▶ Problem requirements: Please write out the final portion of the records below exactly: the line containing "検索のヒント (626, 116)", every line after it, and nothing else.

═════ Input for this task ═════

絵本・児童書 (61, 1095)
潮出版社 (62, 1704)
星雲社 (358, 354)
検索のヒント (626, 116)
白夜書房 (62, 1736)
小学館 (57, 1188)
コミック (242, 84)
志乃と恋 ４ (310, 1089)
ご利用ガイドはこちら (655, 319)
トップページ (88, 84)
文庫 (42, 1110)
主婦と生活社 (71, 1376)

═════

▶ Written solution:
検索のヒント (626, 116)
白夜書房 (62, 1736)
小学館 (57, 1188)
コミック (242, 84)
志乃と恋 ４ (310, 1089)
ご利用ガイドはこちら (655, 319)
トップページ (88, 84)
文庫 (42, 1110)
主婦と生活社 (71, 1376)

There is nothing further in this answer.